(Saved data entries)
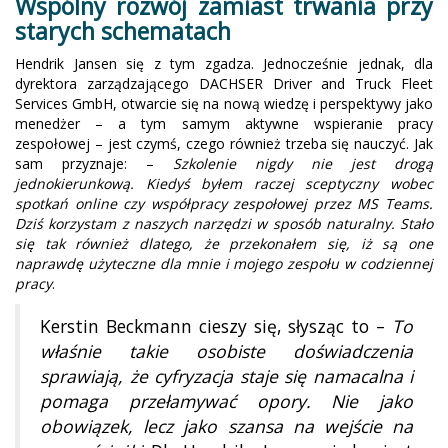
Wspólny rozwój zamiast trwania przy
starych schematach
Hendrik Jansen się z tym zgadza. Jednocześnie jednak, dla
dyrektora zarządzającego DACHSER Driver and Truck Fleet
Services GmbH, otwarcie się na nową wiedzę i perspektywy jako
menedżer – a tym samym aktywne wspieranie pracy
zespołowej – jest czymś, czego również trzeba się nauczyć. Jak
sam przyznaje: –
Szkolenie nigdy nie jest drogą
jednokierunkową. Kiedyś byłem raczej sceptyczny wobec
spotkań online czy współpracy zespołowej przez MS Teams.
Dziś korzystam z naszych narzędzi w sposób naturalny. Stało
się tak również dlatego, że przekonałem się, iż są one
naprawdę użyteczne dla mnie i mojego zespołu w codziennej
pracy
.
Kerstin Beckmann cieszy się, słysząc to –
To
właśnie takie osobiste doświadczenia
sprawiają, że cyfryzacja staje się namacalna i
pomaga przełamywać opory. Nie jako
obowiązek, lecz jako szansa na wejście na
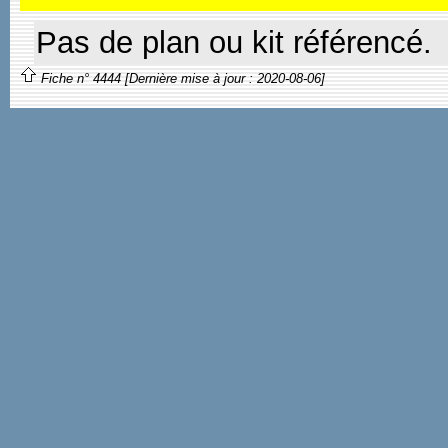
Pas de plan ou kit référencé.
Fiche n° 4444 [Dernière mise à jour : 2020-08-06]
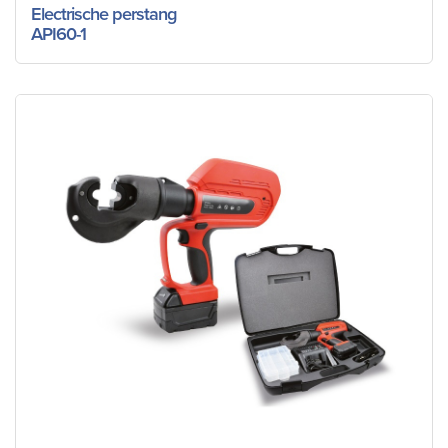
Electrische perstang
API60-1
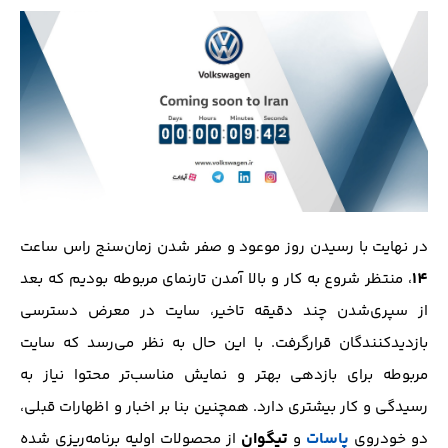
در نهایت با رسیدن روز موعود و صفر شدن زمان‌سنج راس ساعت
14
، منتظر شروع به کار و بالا آمدن تارنمای مربوطه بودیم که بعد
از سپری‌شدن چند دقیقه تاخیر، سایت در معرض دسترسی
بازدید‌کنندگان قرار‌گرفت. با این حال به نظر می‌رسد که سایت
مربوطه برای بازدهی بهتر و نمایش مناسب‌تر محتوا نیاز به
رسیدگی و کار بیشتری دارد. همچنین بنا بر اخبار و اظهارات قبلی،
پاسات
تیگوان
دو خودروی
و
از محصولات اولیه برنامه‌ریزی شده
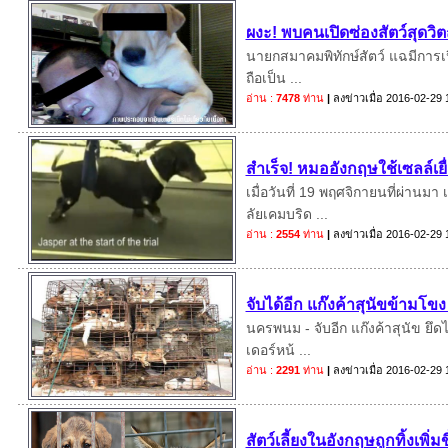
ผงะ! พบคนเปิดซ่องสัตว์สุดวิต
นายกสมาคมพิทักษ์สัตว์ แฉมีการเปิ
ถือเป็น ...
อ่าน :
7478
ท่าน
|
ลงข่าวเมื่อ
2016-02-29 
สำเร็จ! หมออังกฤษใช้เซลล์เยื
เมื่อวันที่ 19 พฤศจิกายนที่ผ่าน
ลัยเคมบริด ...
อ่าน :
2554
ท่าน
|
ลงข่าวเมื่อ
2016-02-29 
จับได้อีก แก๊งค้าสุนัขข้ามโขง 
นครพนม - จับอีก แก๊งค้าสุนัข ยึด
เดอร์หน้ ...
อ่าน :
2291
ท่าน
|
ลงข่าวเมื่อ
2016-02-29 
สัตว์เลี้ยงในอังกฤษถูกทิ้งเพิ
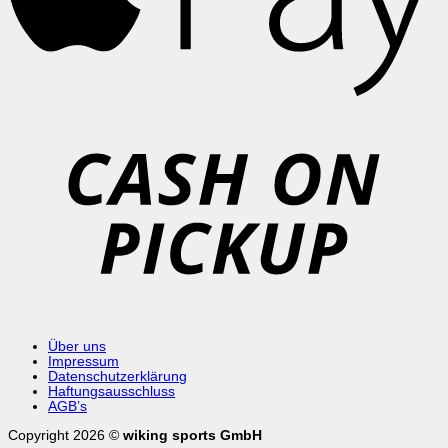
C
o
P
Über uns
Impressum
Datenschutzerklärung
Haftungsausschluss
AGB’s
Copyright 2026 ©
wiking sports GmbH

• [Aim of the task]
Please set down the records above verbatim, with each picture left out.

• [Task output]
Wspólny rozwój zamiast trwania przy
starych schematach
Hendrik Jansen się z tym zgadza. Jednocześnie jednak, dla
dyrektora zarządzającego DACHSER Driver and Truck Fleet
Services GmbH, otwarcie się na nową wiedzę i perspektywy jako
menedżer – a tym samym aktywne wspieranie pracy
zespołowej – jest czymś, czego również trzeba się nauczyć. Jak
sam przyznaje: –
Szkolenie nigdy nie jest drogą
jednokierunkową. Kiedyś byłem raczej sceptyczny wobec
spotkań online czy współpracy zespołowej przez MS Teams.
Dziś korzystam z naszych narzędzi w sposób naturalny. Stało
się tak również dlatego, że przekonałem się, iż są one
naprawdę użyteczne dla mnie i mojego zespołu w codziennej
pracy
.
Kerstin Beckmann cieszy się, słysząc to –
To
właśnie takie osobiste doświadczenia
sprawiają, że cyfryzacja staje się namacalna i
pomaga przełamywać opory. Nie jako
obowiązek, lecz jako szansa na wejście na
Pas de plan ou kit référencé.
Fiche n° 4444 [Dernière mise à jour : 2020-08-06]
Electrische perstang
API60-1
در نهایت با رسیدن روز موعود و صفر شدن زمان‌سنج راس ساعت
14
، منتظر شروع به کار و بالا آمدن تارنمای مربوطه بودیم که بعد
از سپری‌شدن چند دقیقه تاخیر، سایت در معرض دسترسی
بازدید‌کنندگان قرار‌گرفت. با این حال به نظر می‌رسد که سایت
مربوطه برای بازدهی بهتر و نمایش مناسب‌تر محتوا نیاز به
رسیدگی و کار بیشتری دارد. همچنین بنا بر اخبار و اظهارات قبلی،
پاسات
تیگوان
دو خودروی
و
از محصولات اولیه برنامه‌ریزی شده
ผงะ! พบคนเปิดซ่องสัตว์สุดวิต
นายกสมาคมพิทักษ์สัตว์ แฉมีการเปิ
ถือเป็น ...
อ่าน :
7478
ท่าน
|
ลงข่าวเมื่อ
2016-02-29 
สำเร็จ! หมออังกฤษใช้เซลล์เยื
เมื่อวันที่ 19 พฤศจิกายนที่ผ่าน
ลัยเคมบริด ...
อ่าน :
2554
ท่าน
|
ลงข่าวเมื่อ
2016-02-29 
จับได้อีก แก๊งค้าสุนัขข้ามโขง 
นครพนม - จับอีก แก๊งค้าสุนัข ยึด
เดอร์หน้ ...
อ่าน :
2291
ท่าน
|
ลงข่าวเมื่อ
2016-02-29 
สัตว์เลี้ยงในอังกฤษถูกทิ้งเพิ
C
o
P
Über uns
Impressum
Datenschutzerklärung
Haftungsausschluss
AGB’s
Copyright 2026 ©
wiking sports GmbH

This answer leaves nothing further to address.